*** Supplied information ***

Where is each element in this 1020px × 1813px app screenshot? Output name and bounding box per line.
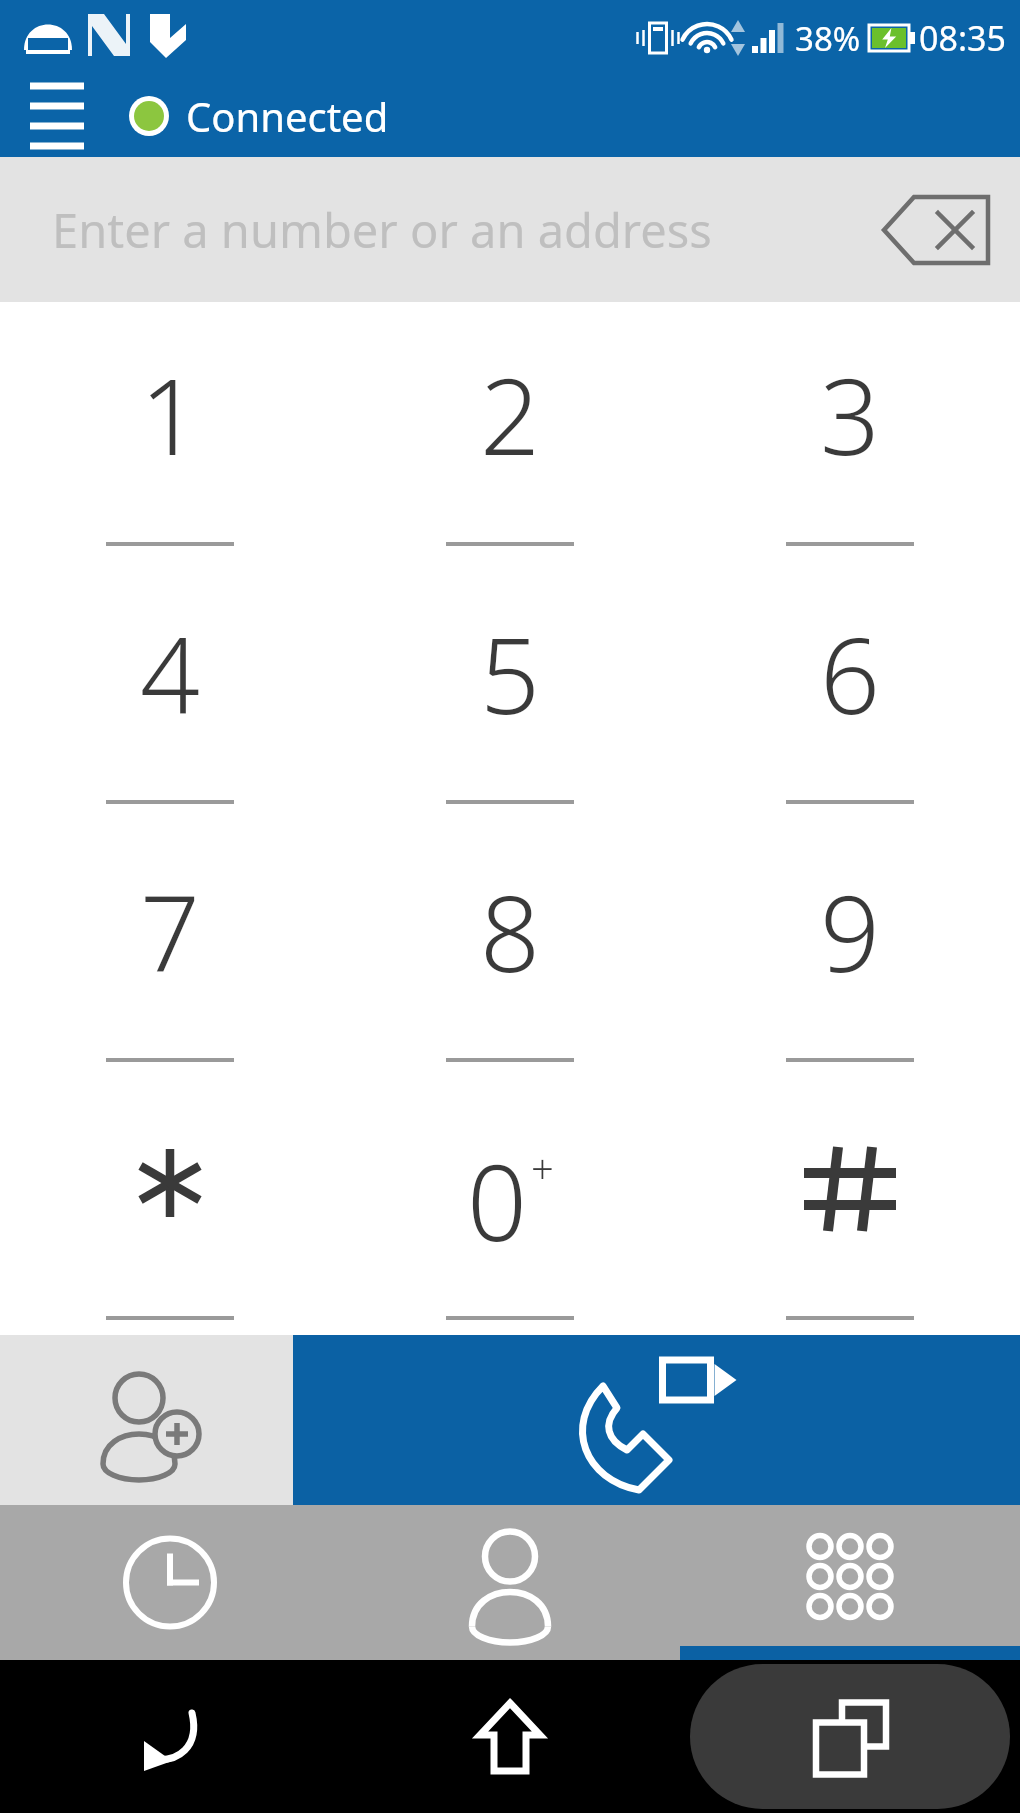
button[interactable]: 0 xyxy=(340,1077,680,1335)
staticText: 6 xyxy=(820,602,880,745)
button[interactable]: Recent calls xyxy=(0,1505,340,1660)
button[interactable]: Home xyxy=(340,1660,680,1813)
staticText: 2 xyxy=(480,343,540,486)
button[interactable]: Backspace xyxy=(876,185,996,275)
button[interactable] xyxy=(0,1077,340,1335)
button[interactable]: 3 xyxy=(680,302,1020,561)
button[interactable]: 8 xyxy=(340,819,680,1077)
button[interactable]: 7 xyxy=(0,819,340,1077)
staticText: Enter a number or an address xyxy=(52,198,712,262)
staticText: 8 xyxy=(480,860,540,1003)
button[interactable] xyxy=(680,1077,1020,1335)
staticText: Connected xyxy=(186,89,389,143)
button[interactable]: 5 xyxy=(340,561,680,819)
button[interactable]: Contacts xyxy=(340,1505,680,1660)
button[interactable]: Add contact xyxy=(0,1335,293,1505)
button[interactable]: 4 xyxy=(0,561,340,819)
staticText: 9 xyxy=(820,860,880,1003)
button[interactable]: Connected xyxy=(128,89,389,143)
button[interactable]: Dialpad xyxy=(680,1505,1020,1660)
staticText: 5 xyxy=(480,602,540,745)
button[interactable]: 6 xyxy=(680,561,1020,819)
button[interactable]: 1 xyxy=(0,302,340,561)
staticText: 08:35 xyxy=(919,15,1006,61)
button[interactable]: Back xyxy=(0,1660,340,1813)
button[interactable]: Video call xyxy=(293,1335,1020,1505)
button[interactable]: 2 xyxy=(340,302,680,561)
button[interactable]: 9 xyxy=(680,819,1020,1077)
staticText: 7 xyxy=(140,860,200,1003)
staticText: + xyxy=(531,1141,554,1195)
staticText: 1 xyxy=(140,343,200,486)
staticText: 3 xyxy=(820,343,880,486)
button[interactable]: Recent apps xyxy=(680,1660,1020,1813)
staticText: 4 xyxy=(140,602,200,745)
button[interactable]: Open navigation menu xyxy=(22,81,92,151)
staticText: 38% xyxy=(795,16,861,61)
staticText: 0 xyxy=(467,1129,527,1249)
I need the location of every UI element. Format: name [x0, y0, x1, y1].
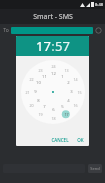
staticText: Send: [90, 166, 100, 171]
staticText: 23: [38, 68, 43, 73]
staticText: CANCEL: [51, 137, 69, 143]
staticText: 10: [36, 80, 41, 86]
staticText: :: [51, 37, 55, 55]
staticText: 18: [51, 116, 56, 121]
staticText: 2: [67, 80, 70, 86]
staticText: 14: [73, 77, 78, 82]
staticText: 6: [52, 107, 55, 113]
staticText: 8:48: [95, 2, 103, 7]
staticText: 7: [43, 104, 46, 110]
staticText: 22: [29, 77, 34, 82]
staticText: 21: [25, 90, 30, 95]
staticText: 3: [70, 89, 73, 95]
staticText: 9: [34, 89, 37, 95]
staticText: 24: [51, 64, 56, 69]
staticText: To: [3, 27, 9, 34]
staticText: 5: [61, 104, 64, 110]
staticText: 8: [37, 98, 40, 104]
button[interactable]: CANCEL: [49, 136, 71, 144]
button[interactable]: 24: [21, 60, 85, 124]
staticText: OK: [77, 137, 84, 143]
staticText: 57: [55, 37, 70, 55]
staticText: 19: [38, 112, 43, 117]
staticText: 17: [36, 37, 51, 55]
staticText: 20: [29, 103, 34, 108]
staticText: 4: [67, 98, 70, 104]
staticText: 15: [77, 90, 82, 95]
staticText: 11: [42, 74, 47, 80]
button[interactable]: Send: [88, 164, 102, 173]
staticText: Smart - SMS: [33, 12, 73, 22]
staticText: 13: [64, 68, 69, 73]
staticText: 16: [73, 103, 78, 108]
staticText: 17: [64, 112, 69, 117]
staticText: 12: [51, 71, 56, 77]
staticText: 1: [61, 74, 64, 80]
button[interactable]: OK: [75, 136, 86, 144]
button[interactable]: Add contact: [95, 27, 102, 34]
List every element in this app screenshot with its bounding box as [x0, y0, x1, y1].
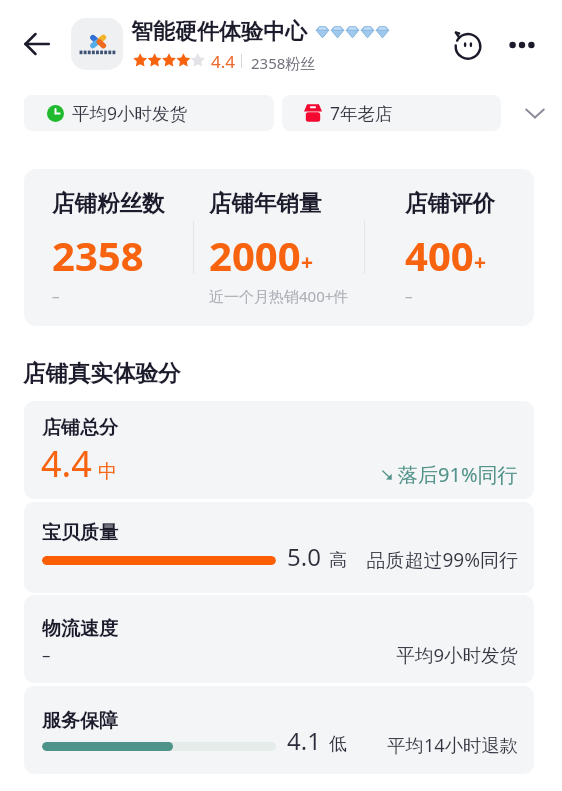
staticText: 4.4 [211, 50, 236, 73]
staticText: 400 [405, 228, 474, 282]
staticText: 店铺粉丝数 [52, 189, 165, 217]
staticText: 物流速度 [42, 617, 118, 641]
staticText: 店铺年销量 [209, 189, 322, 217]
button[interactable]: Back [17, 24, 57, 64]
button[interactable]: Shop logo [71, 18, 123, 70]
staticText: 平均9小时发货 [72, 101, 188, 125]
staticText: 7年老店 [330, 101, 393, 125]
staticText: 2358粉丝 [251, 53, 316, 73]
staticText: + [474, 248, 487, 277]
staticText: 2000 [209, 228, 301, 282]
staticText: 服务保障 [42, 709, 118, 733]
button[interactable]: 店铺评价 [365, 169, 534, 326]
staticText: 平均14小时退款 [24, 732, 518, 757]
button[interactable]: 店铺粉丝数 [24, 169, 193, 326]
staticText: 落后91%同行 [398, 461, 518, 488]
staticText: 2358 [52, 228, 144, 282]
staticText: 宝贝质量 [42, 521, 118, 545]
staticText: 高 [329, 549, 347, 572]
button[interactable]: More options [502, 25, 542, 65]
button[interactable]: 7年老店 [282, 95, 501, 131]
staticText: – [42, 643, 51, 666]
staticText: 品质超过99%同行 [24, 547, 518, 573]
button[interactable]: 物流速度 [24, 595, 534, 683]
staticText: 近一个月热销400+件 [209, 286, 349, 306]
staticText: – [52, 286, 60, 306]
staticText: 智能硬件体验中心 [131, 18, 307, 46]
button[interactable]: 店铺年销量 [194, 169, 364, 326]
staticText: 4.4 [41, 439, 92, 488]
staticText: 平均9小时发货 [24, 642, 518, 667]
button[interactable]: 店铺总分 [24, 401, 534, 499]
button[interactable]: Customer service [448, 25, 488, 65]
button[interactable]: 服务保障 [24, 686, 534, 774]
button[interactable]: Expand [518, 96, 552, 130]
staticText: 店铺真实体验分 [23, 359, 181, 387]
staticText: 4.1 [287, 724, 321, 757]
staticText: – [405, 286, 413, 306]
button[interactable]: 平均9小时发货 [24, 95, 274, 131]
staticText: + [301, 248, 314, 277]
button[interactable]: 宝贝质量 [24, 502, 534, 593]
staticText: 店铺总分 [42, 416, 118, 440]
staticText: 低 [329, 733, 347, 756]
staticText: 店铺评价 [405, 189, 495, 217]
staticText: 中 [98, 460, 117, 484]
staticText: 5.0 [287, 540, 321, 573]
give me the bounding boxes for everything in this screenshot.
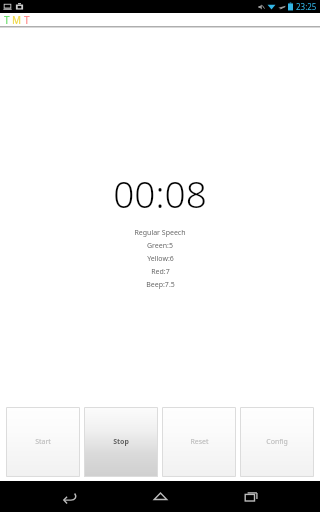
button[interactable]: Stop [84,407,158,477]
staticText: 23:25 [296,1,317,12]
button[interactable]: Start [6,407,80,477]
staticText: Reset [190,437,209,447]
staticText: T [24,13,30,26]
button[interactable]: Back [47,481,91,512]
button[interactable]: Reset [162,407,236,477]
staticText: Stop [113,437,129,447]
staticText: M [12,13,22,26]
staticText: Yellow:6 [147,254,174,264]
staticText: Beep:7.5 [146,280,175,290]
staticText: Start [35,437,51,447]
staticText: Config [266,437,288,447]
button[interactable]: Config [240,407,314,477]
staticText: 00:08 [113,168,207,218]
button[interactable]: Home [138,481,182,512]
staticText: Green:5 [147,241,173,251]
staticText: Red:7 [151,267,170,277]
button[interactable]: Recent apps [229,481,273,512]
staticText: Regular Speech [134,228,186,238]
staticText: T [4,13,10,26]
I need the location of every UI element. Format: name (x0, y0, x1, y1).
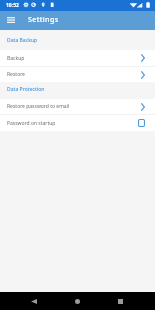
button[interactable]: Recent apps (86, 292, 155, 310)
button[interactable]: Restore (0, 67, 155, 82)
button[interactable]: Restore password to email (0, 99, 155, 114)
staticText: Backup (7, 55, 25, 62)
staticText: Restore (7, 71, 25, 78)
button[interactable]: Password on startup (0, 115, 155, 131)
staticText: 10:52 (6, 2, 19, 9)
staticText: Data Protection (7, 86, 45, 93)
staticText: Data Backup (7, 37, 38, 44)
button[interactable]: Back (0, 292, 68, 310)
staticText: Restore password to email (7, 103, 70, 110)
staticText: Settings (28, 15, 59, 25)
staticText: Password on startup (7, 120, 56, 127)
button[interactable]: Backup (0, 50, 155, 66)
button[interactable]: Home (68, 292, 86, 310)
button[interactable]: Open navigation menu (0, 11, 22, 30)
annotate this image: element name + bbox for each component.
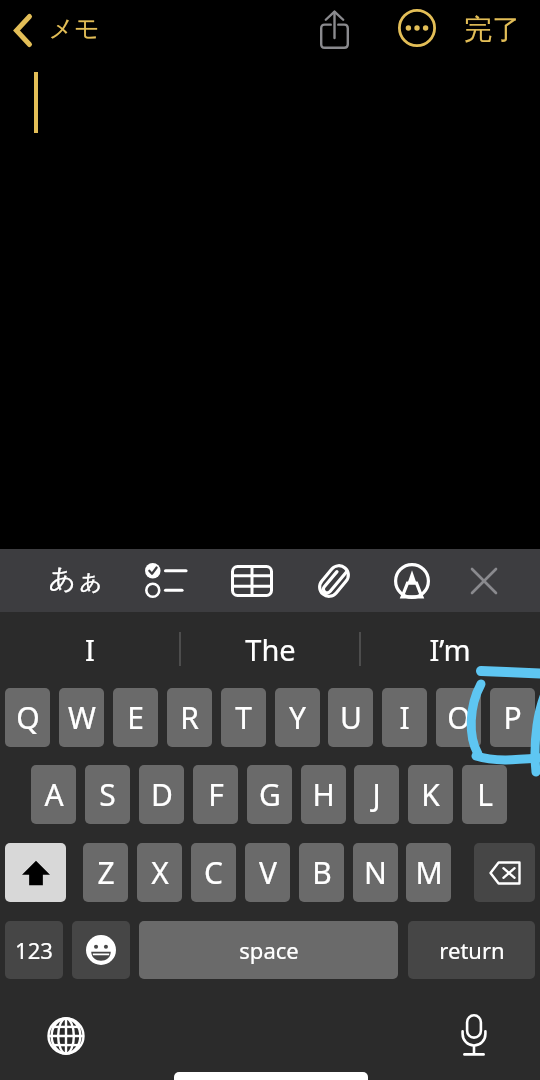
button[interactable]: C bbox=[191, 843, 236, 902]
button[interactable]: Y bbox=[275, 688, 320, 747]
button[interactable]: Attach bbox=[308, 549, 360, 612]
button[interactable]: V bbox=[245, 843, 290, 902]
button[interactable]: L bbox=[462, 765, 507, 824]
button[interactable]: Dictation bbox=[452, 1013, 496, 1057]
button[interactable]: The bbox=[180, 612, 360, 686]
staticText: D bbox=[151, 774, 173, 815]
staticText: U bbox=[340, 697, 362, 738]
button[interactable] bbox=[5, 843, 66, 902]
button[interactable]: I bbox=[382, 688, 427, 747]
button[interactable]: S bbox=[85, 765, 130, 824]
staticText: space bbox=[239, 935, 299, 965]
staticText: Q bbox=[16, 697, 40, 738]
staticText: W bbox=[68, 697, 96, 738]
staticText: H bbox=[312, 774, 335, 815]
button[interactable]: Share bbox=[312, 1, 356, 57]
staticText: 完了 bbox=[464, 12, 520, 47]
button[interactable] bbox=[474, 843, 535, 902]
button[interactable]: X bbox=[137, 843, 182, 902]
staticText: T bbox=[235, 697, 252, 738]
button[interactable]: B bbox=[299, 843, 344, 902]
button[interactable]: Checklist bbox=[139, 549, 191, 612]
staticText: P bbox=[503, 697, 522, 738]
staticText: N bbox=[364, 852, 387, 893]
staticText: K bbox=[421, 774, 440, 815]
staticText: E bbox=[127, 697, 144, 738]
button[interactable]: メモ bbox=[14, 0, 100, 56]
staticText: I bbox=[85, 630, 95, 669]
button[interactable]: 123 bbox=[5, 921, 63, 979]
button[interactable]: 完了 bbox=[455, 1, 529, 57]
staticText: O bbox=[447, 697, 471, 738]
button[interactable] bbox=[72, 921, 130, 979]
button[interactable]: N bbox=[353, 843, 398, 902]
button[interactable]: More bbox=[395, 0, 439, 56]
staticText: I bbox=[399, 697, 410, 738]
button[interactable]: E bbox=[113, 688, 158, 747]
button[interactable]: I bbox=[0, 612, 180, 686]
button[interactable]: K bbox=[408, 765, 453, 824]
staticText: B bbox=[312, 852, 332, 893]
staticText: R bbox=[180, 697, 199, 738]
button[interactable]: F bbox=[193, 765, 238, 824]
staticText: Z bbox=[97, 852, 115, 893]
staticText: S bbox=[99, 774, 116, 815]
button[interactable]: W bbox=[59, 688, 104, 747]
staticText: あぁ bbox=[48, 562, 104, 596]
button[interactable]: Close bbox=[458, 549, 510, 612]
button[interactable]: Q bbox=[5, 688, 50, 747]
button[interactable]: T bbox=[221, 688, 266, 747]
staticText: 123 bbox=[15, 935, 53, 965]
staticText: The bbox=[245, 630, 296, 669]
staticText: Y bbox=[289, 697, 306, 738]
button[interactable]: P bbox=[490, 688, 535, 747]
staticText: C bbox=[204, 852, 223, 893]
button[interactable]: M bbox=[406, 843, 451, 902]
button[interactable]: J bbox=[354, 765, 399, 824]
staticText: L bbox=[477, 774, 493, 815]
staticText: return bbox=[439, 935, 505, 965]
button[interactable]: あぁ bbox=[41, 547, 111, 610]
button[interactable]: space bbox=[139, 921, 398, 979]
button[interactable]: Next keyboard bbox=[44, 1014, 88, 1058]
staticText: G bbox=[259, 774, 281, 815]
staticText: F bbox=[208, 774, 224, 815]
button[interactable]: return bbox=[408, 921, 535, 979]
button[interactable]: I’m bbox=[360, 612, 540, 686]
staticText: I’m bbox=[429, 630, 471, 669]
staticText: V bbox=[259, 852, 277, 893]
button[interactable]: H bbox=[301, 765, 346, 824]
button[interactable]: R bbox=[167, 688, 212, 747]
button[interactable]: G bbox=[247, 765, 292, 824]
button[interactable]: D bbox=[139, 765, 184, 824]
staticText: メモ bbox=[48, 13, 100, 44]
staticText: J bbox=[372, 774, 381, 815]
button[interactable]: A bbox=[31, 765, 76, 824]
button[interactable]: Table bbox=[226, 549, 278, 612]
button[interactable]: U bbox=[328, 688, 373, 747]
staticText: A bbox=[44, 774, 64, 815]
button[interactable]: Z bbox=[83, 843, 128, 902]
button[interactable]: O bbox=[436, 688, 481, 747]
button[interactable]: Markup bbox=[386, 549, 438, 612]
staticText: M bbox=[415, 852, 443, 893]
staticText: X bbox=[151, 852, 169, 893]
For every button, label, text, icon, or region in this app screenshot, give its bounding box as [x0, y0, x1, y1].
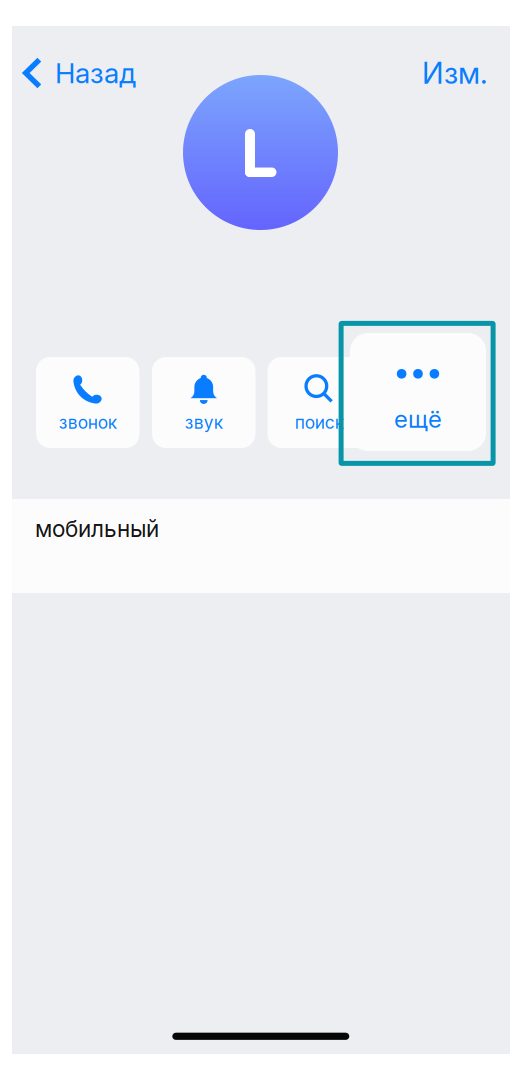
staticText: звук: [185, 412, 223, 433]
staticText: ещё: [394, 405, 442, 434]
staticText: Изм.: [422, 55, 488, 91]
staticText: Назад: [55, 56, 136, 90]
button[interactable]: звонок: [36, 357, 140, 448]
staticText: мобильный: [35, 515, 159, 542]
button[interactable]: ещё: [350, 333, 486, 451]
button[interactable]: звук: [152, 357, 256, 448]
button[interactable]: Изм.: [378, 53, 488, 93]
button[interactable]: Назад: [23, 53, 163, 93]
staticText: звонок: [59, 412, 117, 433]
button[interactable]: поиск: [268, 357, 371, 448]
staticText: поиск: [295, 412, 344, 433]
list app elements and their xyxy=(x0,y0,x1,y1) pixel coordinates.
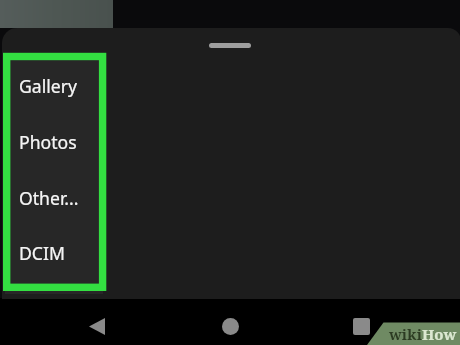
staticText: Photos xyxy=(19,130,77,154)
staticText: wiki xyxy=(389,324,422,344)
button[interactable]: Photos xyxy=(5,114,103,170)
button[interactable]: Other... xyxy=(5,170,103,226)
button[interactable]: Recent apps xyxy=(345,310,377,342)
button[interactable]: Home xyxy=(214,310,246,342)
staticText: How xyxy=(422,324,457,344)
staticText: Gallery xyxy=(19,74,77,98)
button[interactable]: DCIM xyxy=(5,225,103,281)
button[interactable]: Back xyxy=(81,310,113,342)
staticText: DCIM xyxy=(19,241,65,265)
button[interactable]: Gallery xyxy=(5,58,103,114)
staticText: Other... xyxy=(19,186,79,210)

***

• Exercise objective
Each line in the data where the string "Reset" occurs should be identified and copied.

• Your solution
staticText: Reset [190,437,209,447]
button[interactable]: Reset [162,407,236,477]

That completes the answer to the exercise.